Grillo ha fondato un movimento (il MoVimento) in tempi da record, un para-partito che ruota interamente intorno a lui, ma attenzione, ecco la differenza tra lui e Berlusconi (cito il suo blog): “Io devo essere il capo politico di un movimento, però io voglio solo dirvi che il mio ruolo è quello di garante, di essere a garanzia di controllare, vedere chi entra. Dobbiamo avere soglie di attenzione molto alte” (breve digressione linguistica: una delle prime regole che ho imparato quando ho cominciato a imparare l’italiano era che il pronome personale soggetto viene generalmente omesso.
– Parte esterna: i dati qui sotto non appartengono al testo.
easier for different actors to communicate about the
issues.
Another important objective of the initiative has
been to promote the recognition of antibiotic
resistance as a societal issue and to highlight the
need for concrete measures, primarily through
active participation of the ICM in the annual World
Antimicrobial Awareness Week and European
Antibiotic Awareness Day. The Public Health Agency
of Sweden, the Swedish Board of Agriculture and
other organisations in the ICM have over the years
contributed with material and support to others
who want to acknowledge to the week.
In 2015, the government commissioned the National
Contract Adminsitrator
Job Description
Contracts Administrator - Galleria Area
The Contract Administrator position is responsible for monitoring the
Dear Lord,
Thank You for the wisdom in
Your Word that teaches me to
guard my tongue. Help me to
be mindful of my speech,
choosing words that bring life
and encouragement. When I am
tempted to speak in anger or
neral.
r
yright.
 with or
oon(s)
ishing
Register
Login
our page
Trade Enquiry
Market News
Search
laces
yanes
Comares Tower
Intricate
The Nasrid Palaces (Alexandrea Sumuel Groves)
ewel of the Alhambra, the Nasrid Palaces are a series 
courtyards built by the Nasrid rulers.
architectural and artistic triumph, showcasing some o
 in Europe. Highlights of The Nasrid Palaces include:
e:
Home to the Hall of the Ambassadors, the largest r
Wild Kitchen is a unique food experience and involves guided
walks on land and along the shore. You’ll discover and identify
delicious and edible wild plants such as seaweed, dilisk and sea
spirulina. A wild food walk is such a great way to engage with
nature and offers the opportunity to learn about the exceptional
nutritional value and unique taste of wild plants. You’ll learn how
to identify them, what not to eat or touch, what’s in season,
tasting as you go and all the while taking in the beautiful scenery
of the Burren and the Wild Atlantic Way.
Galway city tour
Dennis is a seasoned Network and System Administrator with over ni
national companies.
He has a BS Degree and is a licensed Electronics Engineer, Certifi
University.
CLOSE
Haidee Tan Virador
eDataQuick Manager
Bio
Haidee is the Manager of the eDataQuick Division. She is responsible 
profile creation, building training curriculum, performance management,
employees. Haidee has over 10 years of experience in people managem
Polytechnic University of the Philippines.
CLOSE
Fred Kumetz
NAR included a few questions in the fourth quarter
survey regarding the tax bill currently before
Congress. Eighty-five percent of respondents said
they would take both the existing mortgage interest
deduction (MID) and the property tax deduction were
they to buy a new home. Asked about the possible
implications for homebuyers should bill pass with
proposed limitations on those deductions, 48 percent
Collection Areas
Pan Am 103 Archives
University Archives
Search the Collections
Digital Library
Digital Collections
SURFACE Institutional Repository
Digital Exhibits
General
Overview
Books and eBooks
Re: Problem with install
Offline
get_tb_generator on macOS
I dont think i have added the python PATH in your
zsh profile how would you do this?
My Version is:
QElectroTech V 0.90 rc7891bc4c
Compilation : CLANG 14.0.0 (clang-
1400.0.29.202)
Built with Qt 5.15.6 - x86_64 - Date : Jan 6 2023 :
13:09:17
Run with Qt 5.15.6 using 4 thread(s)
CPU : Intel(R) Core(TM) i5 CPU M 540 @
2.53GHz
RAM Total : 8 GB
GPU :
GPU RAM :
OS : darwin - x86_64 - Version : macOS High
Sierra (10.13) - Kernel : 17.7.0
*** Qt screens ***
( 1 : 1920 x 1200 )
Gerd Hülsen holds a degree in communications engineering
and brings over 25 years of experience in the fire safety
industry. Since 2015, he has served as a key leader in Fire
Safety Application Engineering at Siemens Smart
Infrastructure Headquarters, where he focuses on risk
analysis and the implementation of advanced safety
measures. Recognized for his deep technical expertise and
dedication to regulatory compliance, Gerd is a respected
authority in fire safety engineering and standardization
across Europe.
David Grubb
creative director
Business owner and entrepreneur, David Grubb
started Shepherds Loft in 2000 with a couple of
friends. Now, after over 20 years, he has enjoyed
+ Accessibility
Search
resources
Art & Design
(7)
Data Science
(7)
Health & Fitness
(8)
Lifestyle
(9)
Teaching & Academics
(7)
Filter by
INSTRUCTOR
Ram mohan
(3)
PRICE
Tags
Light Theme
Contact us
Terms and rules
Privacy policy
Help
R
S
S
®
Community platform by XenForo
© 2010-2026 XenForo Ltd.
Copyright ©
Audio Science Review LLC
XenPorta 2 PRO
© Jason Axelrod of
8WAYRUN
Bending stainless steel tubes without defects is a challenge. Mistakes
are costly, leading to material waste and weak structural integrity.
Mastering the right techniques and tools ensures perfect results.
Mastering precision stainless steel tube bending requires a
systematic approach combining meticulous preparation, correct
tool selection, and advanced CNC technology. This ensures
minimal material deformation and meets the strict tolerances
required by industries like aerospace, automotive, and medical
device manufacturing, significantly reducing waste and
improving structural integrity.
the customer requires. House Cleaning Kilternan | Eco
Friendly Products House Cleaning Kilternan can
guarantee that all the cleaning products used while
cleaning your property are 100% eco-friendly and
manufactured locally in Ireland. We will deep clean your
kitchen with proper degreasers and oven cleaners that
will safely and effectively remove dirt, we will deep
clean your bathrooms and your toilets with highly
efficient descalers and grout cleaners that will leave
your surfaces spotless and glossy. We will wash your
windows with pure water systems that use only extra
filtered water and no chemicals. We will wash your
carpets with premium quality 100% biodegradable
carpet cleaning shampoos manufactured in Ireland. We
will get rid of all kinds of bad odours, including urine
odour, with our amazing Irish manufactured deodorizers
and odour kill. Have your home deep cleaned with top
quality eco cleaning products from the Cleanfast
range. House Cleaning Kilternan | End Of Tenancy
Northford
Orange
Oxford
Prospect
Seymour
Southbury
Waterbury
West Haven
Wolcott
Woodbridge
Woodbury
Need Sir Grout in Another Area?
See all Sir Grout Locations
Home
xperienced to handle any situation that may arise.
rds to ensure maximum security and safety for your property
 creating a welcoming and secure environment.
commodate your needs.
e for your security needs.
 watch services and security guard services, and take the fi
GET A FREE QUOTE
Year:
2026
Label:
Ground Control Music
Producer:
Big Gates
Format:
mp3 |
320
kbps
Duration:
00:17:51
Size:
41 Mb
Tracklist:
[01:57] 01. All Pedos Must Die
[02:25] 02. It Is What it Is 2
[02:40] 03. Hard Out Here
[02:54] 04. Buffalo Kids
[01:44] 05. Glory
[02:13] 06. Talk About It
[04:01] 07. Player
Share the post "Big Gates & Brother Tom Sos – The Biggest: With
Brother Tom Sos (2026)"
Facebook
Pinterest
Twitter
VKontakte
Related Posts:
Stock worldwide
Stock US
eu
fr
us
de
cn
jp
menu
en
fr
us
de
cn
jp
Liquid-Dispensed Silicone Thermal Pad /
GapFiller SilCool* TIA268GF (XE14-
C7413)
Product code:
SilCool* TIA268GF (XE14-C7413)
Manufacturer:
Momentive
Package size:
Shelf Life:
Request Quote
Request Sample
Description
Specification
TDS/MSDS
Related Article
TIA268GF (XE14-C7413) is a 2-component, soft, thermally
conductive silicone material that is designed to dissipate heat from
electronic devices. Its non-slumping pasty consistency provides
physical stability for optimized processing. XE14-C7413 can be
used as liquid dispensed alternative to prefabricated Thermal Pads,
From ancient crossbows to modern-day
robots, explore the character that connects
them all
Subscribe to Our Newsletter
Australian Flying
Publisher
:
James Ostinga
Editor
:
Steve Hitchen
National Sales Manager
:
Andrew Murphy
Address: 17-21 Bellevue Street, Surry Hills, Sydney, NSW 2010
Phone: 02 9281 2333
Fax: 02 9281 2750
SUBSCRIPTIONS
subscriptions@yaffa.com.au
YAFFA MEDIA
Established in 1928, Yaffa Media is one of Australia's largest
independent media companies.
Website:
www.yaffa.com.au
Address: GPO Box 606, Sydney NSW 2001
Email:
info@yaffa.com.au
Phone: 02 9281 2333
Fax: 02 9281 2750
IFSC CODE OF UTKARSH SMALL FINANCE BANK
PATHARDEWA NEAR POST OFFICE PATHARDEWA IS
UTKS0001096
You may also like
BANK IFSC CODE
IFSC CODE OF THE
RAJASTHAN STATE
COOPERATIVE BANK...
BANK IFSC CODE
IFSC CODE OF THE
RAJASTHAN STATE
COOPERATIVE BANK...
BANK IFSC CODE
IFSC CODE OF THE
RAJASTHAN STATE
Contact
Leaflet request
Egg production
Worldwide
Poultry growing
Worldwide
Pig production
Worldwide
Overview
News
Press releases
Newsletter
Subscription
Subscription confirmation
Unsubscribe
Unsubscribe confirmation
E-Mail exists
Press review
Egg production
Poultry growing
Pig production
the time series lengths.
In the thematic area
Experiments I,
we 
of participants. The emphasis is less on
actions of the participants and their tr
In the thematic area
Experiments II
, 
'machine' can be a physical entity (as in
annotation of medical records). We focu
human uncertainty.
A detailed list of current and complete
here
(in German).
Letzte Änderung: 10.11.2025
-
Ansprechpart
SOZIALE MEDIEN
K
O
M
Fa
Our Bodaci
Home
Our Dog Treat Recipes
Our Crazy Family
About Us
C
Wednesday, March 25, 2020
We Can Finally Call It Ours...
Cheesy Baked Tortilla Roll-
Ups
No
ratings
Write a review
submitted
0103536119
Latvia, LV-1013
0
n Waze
Quello che mi colpisce di più in quanto scritto sopra è quel “io” ripetuto due volte quando non ce n’è bisogno).

Una volta raggiunto il “qualche cosa di straordinario”, cioè l’entrata in parlamento che Grillo auspica (e che in questo preciso momento sembra molto probabile), “il leader sarà il MoVimento, il leader vero”. Sarà, ma a me personalmente visualizzare il MoVimento 5 Stelle senza Beppe Grillo risulta difficile come visualizzare il Popolo della libertà senza Silvio Berlusconi. Ma può darsi che mi sbagli (su Grillo, intendo, non su Berlusconi).

E fin qui sono arrivato ad analizzare il fenomeno Grillo. Non sono prevenuto. Non credo che un comico sia meno degno di entrare in parlamento di un imprenditore edile, un professore di economia, un falegname o perfino (abbiate pazienza) un politico di professione. Mi trovo d’accordo con molte delle cose che Grillo e i grillini dicono su ambiente, energia, burocrazia, corruzione e ricerca, in un programma che, se ho capito bene, può essere modificato e redatto da qualsiasi iscritto, come una specie di manifesto-Wikipedia (ma sempre, immagino, con l’approvazione del garante Grillo).

Un programma orwelliano

Però ci sono alcuni punti del programma che fanno trapelare un populismo grezzo, per esempio sotto il capitolo istruzione: “Insegnamento gratuito della lingua italiana per gli stranieri (obbligatorio in caso di richiesta di cittadinanza)”. E il tono del famoso glossario mandato dall’ufficio stampa dalla lista civica 5 Stelle Milano a giornalisti e redazioni mi fa venire in mente la Neolingua di Orwell con il suo “good”, “ungood”, “plusgood” e “doubleplusgood”.

Non si può negare che Grillo abbia incanalato un’onda di citizens’ power generata dalla meschinità di una classe politica che si è rivelata incapace di affrontare i problemi reali dell’Italia e che sta crollando sotto il peso della sua inutilità.

Ma mi chiedo se Grillo sia veramente il “megafono” (per citare il glossario 5 Stelle) di una rivoluzione in atto, pronto a mettersi da parte quando il movimento camminerà con le proprie gambe, oppure l’ennesimo demagogo e aizza popolo italiano. Vedo una grande partecipazione di persone giovani e motivate intorno a lui, vedo il rifiuto sano di un sistema politico artritico e corrotto, ma quello che mi dico è: se la democrazia della rete è il modello, perché è nato un movimento così palesemente verticale? Boh.

Ho cercato di gettare un po’ di luce sul fenomeno Grillo, ma ancora non sono sicuro di averlo capito. Se avete delle dritte, fatemi sapere.